With her background in early childhood and parent education, followed by six years as a full-time mum, Caitlin Hocken became a Parenting Coach through the Jai Institute for Parenting. Combining her skills, knowledge and experience with her first-hand struggles of the crazy journey that is parenting, she set out to create a space to support parents to find peace within their families. Caitlin firmly believes that parenting is the most challenging and most demanding job, while having the most profound potential to impact the world. She believes that to raise our children to thrive in this ever-changing world successfully, it is vital to bring intention and conscious choice to our role as parents. Here she talks to The Natural Parent Magazine about the inspiration behind ChildWise, how she balances work and family life, and the challenges she has overcome along the way.
The passion: What inspired you to set up your business?
For just about as long as I can remember, I have had a deep love for and affinity with young children. Straight after high school, I took the obvious career route to obtain my Bachelor of Education in Early Childhood from the Queensland University of Technology in 2000. Over the next decade, I worked as a teacher in a range of education settings in my homeland Australia, on my travels to the UK and finally in my new home of NZ, where I settled with my soon-to-be husband. While I enjoyed this work, I found that unless I could establish a good relationship with a child’s parents, whatever influence my teaching had on their lives was minimal.
In 2011, an opportunity to become a Parent Educator for Parents As First Teachers at Barnardos came up. I took the position, and it was an incredible opportunity to partner with parents in the first three years of their children’s lives. Then, after a few years of infertility struggles, in 2013, I became a parent for the first time, and my most profound training began! The magnitude, intensity and suffocating responsibility of parenthood came as a complete shock to me. I had probably gone into it slightly cocky, thinking that the knowledge and experience I had gained from working with children and families would be more than enough to prepare me. Nothing could have been further from the truth, and I found myself in an almost constant state of stress, sleep deprivation and shame that I wasn’t getting it right and couldn’t seem to be the parent I had imagined myself to be. I knew about attachment and how important it was to get that right in the first few years, but I focused so much on the ‘doing’ that I lost the connection with myself and how I was ‘being’ somewhere along the way. When my little boy became a toddler and started growing into his autonomy, I became triggered. With seemingly no warning, anger would bubble up and spill over my beautiful little boy. I felt powerless, ashamed and alone. There were beautiful moments along the way, and with the support of some extraordinary people, I made it through and even found the courage to have a second little boy four years later, but there were still struggles that I couldn’t seem to make sense of.

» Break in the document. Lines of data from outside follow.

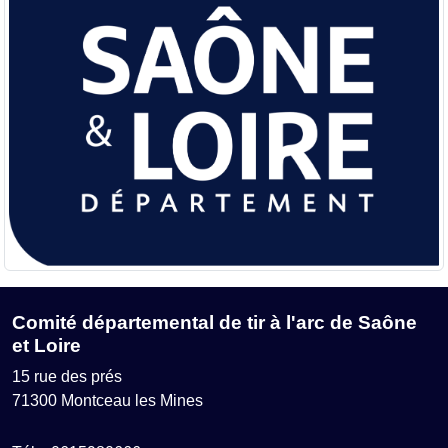
Comité départemental de tir à l'arc de Saône
et Loire
15 rue des prés
71300
Montceau les Mines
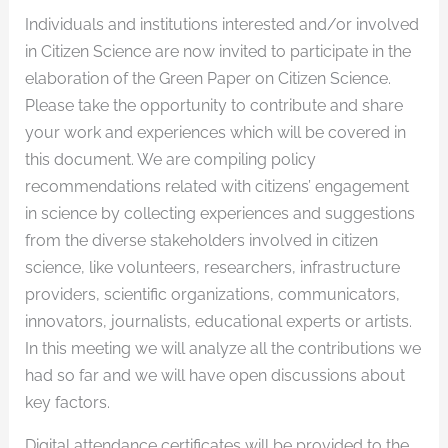
Individuals and institutions interested and/or involved
in Citizen Science are now invited to participate in the
elaboration of the Green Paper on Citizen Science.
Please take the opportunity to contribute and share
your work and experiences which will be covered in
this document. We are compiling policy
recommendations related with citizens’ engagement
in science by collecting experiences and suggestions
from the diverse stakeholders involved in citizen
science, like volunteers, researchers, infrastructure
providers, scientific organizations, communicators,
innovators, journalists, educational experts or artists.
In this meeting we will analyze all the contributions we
had so far and we will have open discussions about
key factors.
Digital attendance certificates will be provided to the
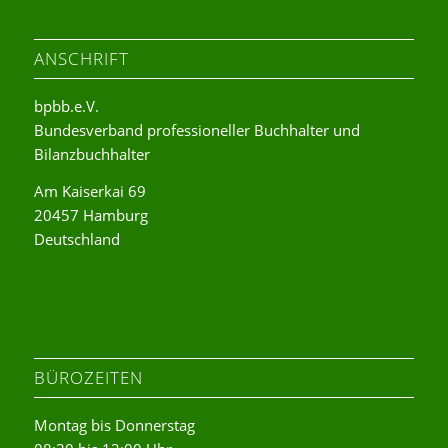
ANSCHRIFT
bpbb.e.V.
Bundesverband professioneller Buchhalter und
Bilanzbuchhalter
Am Kaiserkai 69
20457 Hamburg
Deutschland
BÜROZEITEN
Montag bis Donnerstag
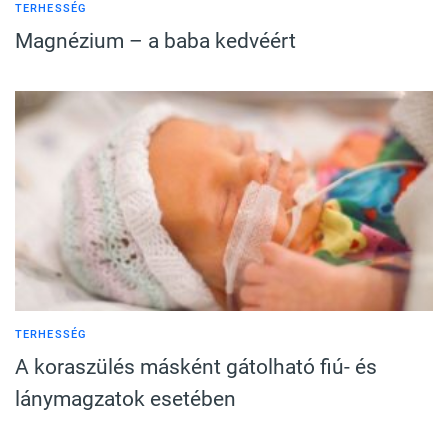
TERHESSÉG
Magnézium – a baba kedvéért
TERHESSÉG
A koraszülés másként gátolható fiú- és
lánymagzatok esetében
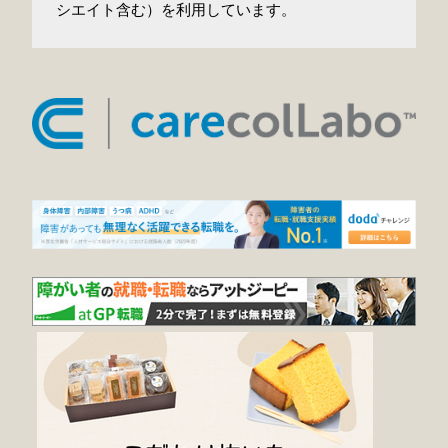
シエイト含む）を利用しています。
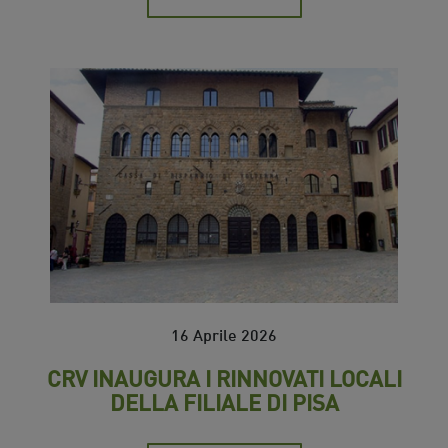
16 Aprile 2026
CRV INAUGURA I RINNOVATI LOCALI
DELLA FILIALE DI PISA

After six years of being a full-time mum, I felt ready to contribute to the broader world outside of my family and community. As Parents as First Teachers no longer existed, I couldn’t return to my old job, and some internet research led me to discover the Jai Institute for Parenting. Through their training, I began to make sense of what was happening in my parenting. I connected the dots from my life experiences and brought light to how old stories showed up in unhelpful ways in my parenting. The feelings shifted from confusion to understanding, from shame to self-compassion. Finally, the experience I was having in my parenting made sense! Now there was space between the actions of my children and my response. I could choose my responses rather than feeling powerless to control my reactions. Conscious Parenting was the missing puzzle piece of my struggles as a parent.

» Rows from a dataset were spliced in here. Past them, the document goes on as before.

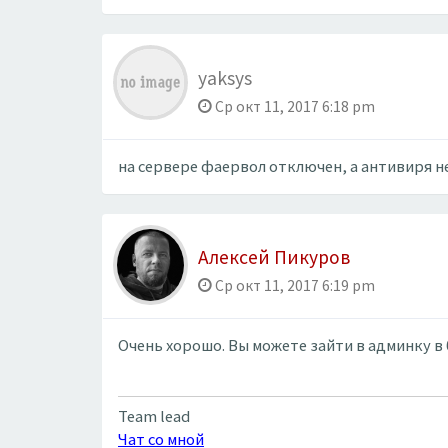
yaksys
Ср окт 11, 2017 6:18 pm
на сервере фаервол отключен, а антивиря н
Алексей Пикуров
Ср окт 11, 2017 6:19 pm
Очень хорошо. Вы можете зайти в админку в
Team lead
Чат со мной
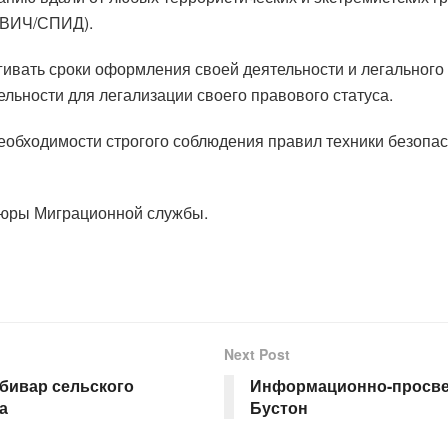
(ВИЧ/СПИД).
тягивать сроки оформления своей деятельности и легальног
ельности для легализации своего правового статуса.
еобходимости строгого соблюдения правил техники безопас
шюры Миграционной службы.
Next Post
мбивар сельского
Информационно-просвет
а
Бустон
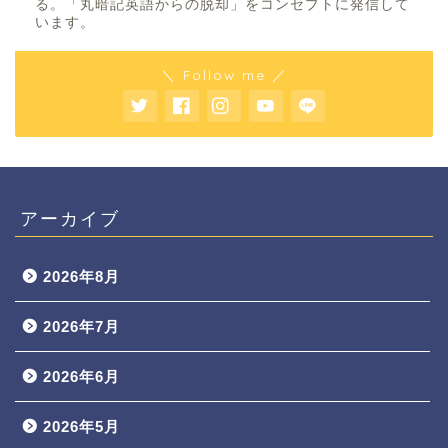
る。「丸暗記英語からの脱却」をコンセプトに発信して
います。
＼ Follow me ／
アーカイブ
2026年8月
2026年7月
2026年6月
2026年5月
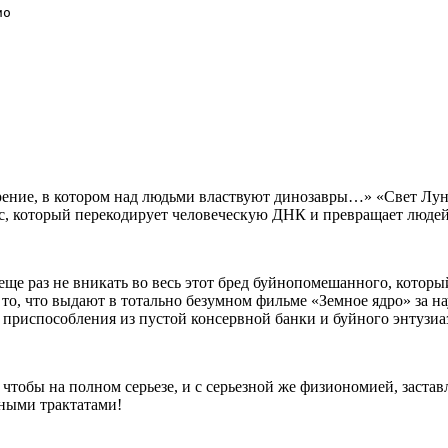
ио
рение, в котором над людьми властвуют динозавры…» «Свет Луны
с, который перекодирует человеческую ДНК и превращает люд
 еще раз не вникать во весь этот бред буйнопомешанного, котор
 то, что выдают в тотально безумном фильме «Земное ядро» за н
приспособления из пустой консервной банки и буйного энтузиа
, чтобы на полном серьезе, и с серьезной же физиономией, заста
чными трактатами!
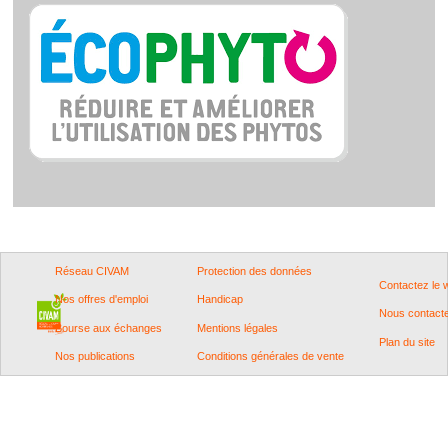
Réseau CIVAM
Protection des données
Contactez le
Nos offres d'emploi
Handicap
Nous contact
Bourse aux échanges
Mentions légales
Plan du site
Nos publications
Conditions générales de vente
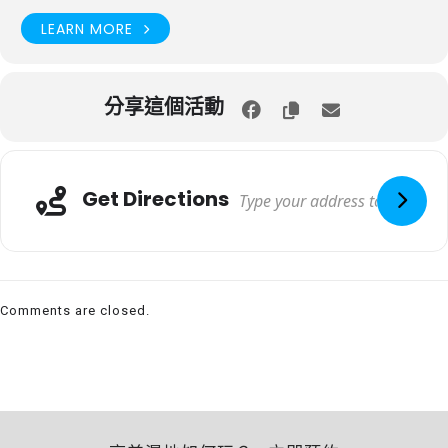
LEARN MORE
分享這個活動
Get Directions
Comments are closed.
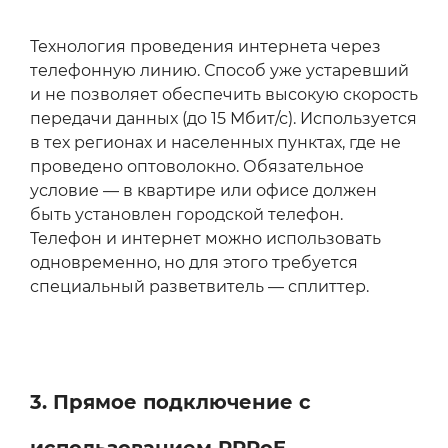
Технология проведения интернета через
телефонную линию. Способ уже устаревший
и не позволяет обеспечить высокую скорость
передачи данных (до 15 Мбит/с). Используется
в тех регионах и населенных пунктах, где не
проведено оптоволокно. Обязательное
условие — в квартире или офисе должен
быть установлен городской телефон.
Телефон и интернет можно использовать
одновременно, но для этого требуется
специальный разветвитель — сплиттер.
3. Прямое подключение с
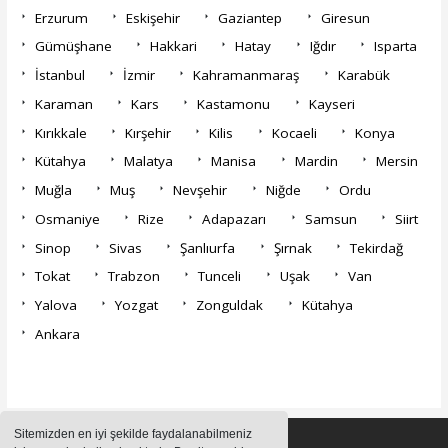
Erzurum
Eskişehir
Gaziantep
Giresun
Gümüşhane
Hakkari
Hatay
Iğdır
Isparta
İstanbul
İzmir
Kahramanmaraş
Karabük
Karaman
Kars
Kastamonu
Kayseri
Kırıkkale
Kırşehir
Kilis
Kocaeli
Konya
Kütahya
Malatya
Manisa
Mardin
Mersin
Muğla
Muş
Nevşehir
Niğde
Ordu
Osmaniye
Rize
Adapazarı
Samsun
Siirt
Sinop
Sivas
Şanlıurfa
Şırnak
Tekirdağ
Tokat
Trabzon
Tunceli
Uşak
Van
Yalova
Yozgat
Zonguldak
Kütahya
Ankara
Sitemizden en iyi şekilde faydalanabilmeniz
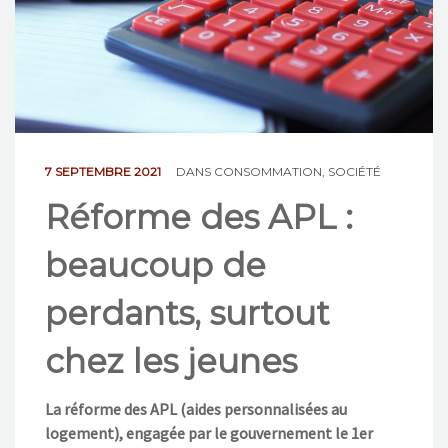
NOS ACTIONS
CONTACT
7 SEPTEMBRE 2021
DANS
CONSOMMATION
,
SOCIÉTÉ
Réforme des APL :
beaucoup de
perdants, surtout
chez les jeunes
La réforme des APL (aides personnalisées au
logement), engagée par le gouvernement le 1er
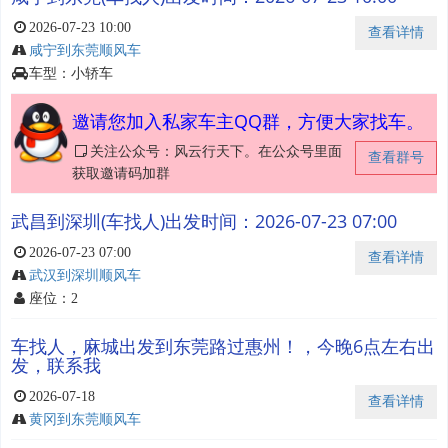
2026-07-23 10:00
查看详情
咸宁到东莞顺风车
车型：小轿车
邀请您加入私家车主QQ群，方便大家找车。
关注公众号：风云行天下。在公众号里面
查看群号
获取邀请码加群
武昌到深圳(车找人)出发时间：2026-07-23 07:00
2026-07-23 07:00
查看详情
武汉到深圳顺风车
座位：2
车找人，麻城出发到东莞路过惠州！，今晚6点左右出
发，联系我
2026-07-18
查看详情
黄冈到东莞顺风车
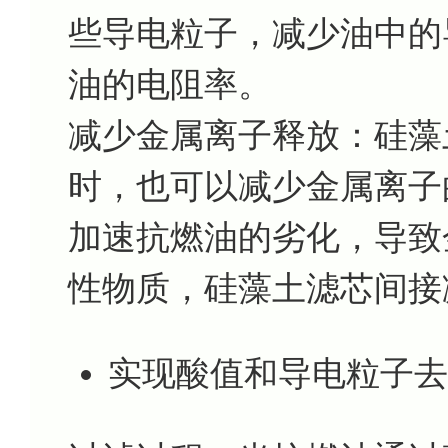
些导电粒子，减少油中的
油的电阻率。
减少金属离子释放：硅藻
时，也可以减少金属离子
加速抗燃油的劣化，导致
性物质，硅藻土滤芯间接
实现酸值和导电粒子去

I completed Jai’s training programme and became certified as a Parenting Coach in 2020, and ChildWise was born. I am honoured to walk beside others on their journeys of discovery. I believe parenting is the most challenging and most demanding job, with the most profound potential to impact the world. If we are to raise our children to thrive in this ever-changing world successfully, it is vital to bring intention and conscious choice to our role. We cannot do this without support.
The launch: How did you start out in the beginning?

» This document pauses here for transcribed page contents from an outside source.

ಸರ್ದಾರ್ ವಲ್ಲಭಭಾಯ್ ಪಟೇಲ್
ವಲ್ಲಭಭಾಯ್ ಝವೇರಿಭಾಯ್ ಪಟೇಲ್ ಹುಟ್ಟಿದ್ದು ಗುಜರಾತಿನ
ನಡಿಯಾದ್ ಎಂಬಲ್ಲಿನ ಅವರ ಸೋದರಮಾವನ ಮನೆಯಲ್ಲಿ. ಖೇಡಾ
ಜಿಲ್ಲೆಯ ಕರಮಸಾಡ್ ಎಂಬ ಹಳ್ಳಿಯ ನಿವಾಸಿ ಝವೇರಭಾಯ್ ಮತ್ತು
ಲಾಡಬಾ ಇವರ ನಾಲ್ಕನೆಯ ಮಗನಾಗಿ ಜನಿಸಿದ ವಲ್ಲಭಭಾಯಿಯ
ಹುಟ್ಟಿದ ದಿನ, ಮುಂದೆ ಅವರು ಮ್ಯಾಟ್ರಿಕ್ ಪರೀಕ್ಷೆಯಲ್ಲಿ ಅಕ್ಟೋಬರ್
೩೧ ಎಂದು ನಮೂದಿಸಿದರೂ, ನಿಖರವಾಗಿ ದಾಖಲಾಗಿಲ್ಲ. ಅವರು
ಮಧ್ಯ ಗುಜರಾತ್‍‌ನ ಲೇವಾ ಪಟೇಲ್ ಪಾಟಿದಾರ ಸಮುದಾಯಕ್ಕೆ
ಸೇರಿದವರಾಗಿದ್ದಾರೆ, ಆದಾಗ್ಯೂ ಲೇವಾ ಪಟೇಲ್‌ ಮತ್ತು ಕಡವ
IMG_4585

I completed my training in March 2020, just before New Zealand went into lockdown. Lockdown turned out to be fantastic timing as everyone got very comfortable with Zoom, which is how I deliver my coaching. Also, parenting struggles intensified for many during the lockdown. I posted a message on my personal Facebook page that I was starting my parent coaching practice and looking for my first clients for a reduced fee, and I received an excellent response. I am so grateful to those first few clients who took a chance on me and enabled me to grow my confidence and overcome my fears of not being ‘good enough.’
The innovation: What was the biggest breakthrough for you with your business?
My biggest breakthrough was probably gaining the confidence to get out and do public talks for parents in my community. If you had told me three years ago that I would be speaking to a room full of people, I would never have believed you. But I knew it was the best way to connect with many people simultaneously and give them a taste of what I could offer. I attended Toastmasters for a year which was incredibly supportive and provided a safe space for me to practise until I felt comfortable enough to get out into public and do the real thing. I was extremely nervous the first time, but I just told my story and when I could see it resonating with people – heads nodding and even eyes welling up, I knew it was worth it if I could help others have the same transformation that I had experienced. My talks have been my most successful way of finding new clients, and I have people reach out having attended a talk even a year previously.